US Test Scores Show No Improvement, Despite More Funding

By Melina Wisecup

NEW YORK—A recent report from the National Assessment of Educational Progress shows that, in a majority of states, test scores have been declining since 2017. The test is given every two years to measure students’ proficiency in core subjects. According to the Maclver Institute, math test scores have flatlined for the past decade.

The decline in reading scores is most notable. This year, 17 states saw declines in 4th-grade reading scores and 31 states saw declines in 8th graders, according to PR Newswire. The achievement gap is widening more and more between higher and lower-achieving students.

In an American Thought Leaders interview, Secretary of Education Betsy de Vos explained that the federal government has spent $1 trillion dollars over a 50 year period in an effort to close the gap between high-performing students and low-performing students. She said, “And over $1 trillion later, that gap has not narrowed one bit. So the solution is not more resources from the federal level.”
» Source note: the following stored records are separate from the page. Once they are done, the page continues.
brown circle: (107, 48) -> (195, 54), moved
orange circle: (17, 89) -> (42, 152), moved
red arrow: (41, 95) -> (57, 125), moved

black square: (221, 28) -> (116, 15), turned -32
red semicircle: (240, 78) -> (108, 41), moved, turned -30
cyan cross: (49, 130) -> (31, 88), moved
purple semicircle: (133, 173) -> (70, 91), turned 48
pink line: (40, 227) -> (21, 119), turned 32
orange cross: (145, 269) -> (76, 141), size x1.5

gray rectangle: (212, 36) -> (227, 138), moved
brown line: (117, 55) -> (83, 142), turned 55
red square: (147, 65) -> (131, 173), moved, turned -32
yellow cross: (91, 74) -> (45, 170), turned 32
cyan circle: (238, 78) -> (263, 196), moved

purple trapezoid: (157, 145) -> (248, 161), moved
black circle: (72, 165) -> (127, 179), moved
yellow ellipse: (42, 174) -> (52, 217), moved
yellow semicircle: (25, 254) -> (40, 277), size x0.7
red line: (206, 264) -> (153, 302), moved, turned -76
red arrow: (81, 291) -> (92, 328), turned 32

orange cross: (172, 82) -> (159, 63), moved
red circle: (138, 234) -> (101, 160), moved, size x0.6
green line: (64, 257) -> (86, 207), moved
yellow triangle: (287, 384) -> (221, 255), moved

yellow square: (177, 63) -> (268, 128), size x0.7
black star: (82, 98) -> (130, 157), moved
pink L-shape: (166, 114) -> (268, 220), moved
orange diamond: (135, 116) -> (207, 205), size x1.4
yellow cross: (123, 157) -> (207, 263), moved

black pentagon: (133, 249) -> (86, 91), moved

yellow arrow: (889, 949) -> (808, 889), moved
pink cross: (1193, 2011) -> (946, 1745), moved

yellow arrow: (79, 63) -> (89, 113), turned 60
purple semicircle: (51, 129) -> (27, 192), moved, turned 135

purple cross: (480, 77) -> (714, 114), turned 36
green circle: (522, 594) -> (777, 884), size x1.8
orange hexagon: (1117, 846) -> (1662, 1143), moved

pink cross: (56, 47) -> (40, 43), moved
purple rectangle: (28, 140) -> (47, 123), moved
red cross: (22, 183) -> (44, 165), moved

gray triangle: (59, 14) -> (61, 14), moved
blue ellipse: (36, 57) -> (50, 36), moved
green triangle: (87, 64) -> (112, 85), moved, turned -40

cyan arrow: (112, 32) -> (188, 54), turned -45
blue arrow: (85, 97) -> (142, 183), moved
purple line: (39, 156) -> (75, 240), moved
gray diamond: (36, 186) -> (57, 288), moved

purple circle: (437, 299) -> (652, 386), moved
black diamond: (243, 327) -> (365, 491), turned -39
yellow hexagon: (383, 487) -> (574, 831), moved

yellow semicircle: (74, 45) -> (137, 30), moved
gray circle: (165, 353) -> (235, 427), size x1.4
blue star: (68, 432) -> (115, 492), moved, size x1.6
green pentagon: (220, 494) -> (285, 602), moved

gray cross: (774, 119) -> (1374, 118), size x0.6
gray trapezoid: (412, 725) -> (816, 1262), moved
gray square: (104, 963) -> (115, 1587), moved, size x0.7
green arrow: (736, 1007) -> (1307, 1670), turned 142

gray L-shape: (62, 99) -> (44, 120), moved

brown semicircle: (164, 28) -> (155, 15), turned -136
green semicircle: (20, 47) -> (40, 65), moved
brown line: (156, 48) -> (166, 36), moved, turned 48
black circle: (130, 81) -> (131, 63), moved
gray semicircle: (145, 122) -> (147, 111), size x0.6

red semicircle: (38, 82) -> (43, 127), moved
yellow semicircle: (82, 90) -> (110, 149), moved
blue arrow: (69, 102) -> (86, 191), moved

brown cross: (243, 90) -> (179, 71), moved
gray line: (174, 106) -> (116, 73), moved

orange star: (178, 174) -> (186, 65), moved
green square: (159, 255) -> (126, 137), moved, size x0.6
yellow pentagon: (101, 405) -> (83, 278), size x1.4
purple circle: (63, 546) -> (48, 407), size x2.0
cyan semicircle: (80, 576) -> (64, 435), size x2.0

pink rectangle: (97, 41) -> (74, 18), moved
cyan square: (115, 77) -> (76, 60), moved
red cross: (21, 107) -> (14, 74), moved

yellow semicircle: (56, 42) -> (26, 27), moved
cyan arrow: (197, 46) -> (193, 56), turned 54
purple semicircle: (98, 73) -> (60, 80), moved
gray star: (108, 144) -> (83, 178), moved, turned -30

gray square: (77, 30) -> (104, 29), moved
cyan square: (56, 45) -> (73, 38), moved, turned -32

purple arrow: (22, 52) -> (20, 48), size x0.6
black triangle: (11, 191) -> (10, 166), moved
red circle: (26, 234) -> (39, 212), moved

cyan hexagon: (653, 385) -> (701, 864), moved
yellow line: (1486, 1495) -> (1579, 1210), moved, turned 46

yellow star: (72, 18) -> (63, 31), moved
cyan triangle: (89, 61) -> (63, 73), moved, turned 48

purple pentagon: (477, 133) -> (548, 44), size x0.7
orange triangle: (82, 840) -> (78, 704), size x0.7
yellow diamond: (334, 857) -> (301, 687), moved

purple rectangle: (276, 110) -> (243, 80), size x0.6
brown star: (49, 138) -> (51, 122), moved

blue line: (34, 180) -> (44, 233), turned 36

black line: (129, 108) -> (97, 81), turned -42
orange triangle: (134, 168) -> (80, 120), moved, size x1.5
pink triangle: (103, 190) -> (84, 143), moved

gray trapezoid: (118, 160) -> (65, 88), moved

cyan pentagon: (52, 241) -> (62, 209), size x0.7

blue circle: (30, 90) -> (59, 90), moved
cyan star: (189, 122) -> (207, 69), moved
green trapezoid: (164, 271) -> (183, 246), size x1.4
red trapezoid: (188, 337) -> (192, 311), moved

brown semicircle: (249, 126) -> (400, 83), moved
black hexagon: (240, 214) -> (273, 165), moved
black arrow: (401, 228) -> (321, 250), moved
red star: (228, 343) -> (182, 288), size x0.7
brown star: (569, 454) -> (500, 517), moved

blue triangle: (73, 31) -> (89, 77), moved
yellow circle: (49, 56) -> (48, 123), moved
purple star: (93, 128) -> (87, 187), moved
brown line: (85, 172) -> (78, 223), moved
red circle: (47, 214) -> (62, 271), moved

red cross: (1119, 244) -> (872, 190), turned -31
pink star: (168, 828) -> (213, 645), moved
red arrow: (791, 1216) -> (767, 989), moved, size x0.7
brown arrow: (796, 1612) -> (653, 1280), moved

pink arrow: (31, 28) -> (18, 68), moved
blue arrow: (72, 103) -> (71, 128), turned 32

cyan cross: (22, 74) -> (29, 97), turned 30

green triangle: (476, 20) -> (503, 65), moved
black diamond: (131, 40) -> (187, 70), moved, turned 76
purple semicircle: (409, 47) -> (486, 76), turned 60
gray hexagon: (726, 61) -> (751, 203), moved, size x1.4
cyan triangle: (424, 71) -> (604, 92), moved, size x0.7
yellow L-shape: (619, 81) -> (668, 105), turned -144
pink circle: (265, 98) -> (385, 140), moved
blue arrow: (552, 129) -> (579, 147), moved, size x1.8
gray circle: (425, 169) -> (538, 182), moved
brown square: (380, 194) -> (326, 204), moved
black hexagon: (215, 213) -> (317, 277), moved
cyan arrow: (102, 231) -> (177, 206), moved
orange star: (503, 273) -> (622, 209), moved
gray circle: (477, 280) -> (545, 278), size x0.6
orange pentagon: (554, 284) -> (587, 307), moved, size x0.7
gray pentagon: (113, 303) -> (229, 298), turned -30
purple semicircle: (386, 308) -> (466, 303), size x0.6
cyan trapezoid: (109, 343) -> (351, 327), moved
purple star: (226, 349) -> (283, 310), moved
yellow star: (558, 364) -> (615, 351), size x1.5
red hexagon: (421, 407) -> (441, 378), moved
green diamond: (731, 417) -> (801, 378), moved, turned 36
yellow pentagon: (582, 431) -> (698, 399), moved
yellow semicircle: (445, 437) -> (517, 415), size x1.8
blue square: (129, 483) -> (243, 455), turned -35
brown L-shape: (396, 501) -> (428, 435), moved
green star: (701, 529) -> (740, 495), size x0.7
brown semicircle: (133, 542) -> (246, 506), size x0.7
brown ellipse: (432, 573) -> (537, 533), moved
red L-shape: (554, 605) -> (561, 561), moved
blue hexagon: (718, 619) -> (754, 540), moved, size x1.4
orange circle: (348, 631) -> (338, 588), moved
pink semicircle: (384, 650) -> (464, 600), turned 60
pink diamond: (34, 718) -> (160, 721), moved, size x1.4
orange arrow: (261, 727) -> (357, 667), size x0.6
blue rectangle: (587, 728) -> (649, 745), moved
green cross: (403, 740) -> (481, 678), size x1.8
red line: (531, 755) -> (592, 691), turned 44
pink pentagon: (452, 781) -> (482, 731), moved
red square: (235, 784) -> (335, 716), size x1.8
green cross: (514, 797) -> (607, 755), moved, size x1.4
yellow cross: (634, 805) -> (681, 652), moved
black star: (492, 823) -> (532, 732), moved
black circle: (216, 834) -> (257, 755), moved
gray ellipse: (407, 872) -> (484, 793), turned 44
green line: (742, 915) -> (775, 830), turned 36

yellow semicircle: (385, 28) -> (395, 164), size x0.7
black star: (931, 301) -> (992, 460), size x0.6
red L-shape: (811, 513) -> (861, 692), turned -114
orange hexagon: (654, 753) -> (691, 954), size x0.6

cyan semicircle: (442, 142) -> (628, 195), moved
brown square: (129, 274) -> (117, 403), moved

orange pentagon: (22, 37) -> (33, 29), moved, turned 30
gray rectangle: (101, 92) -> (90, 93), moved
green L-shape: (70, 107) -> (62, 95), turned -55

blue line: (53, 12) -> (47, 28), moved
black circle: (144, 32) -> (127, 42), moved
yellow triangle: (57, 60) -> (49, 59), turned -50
Despite the scores not showing any improvement after continued investment, many of the 2020 democratic presidential candidates are proposing to increase funding for lower-income schools—those which usually receive Title I funds. Some examples include Elizabeth Warren proposing to quadruple Title I funding. Pete Buttigieg, Bernie Sanders, Corey Booker, and Joe Biden are all proposing tripling Title I funding.

A Case In Point

New York State is one of the states that ranks below the national average, despite its funding being higher than most. According to a report by Education Week, New York spends the second-highest amount on education out of any state: almost $20,000 per student each year—well over the $12,700 national average.

A New York High School student, Gregory Wickham, shared his experience interacting with peers.

“I came from a private school which gave me a very comprehensive knowledge, so when I came to Stuyvesant, which has many kids from public school, I got to see a lot of the gaps in their education come to light. I got see how some people were not taught English grammar properly,” said Wickham.

Proficiency in schools and school funding is a topic that is multi-faceted. NYC School Secrets founder Alina Adams gives suggestions—independent of funding—that could potentially improve student proficiency. She says that American education standards are relatively low compared to other countries.

One way to improve would be to raise the standard for children at an early age. However, she acknowledges that every child enters school with different levels of reading skills, so one solution is to try to meet every child where they are to help them develop academically in a constructive manner.

She said, “Kids come in to Kindergarten right now in New York City at widely different levels of preparation. Some kids come into school already reading chapter books and some kids come into school and they don’t know what sound the letter makes… We have to meet each child at the level that they are.”

A commonality between Adams and many other education experts is that there is no “magic bullet.” No one-size-fits-all approach can solve the lack of proficiency our students face, but one place we can start is to enable and encourage teachers to focus more on each child’s individual qualities and capabilities.